TASK TO COMPLETE — The data must be reproduced verbatim; images are to be omitted.

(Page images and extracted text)
===

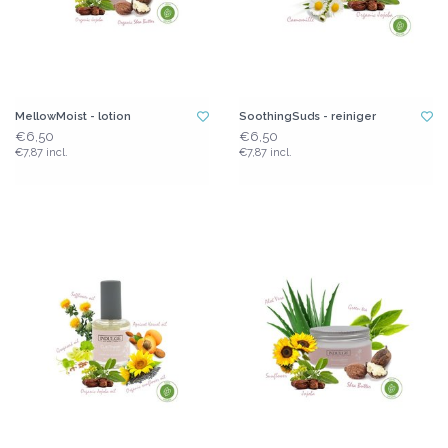
MellowMoist - lotion
SoothingSuds - reiniger
€6,50
€6,50
€7,87 incl.
€7,87 incl.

===

COMPLETED EXERCISE —
MellowMoist - lotion
SoothingSuds - reiniger
€6,50
€6,50
€7,87 incl.
€7,87 incl.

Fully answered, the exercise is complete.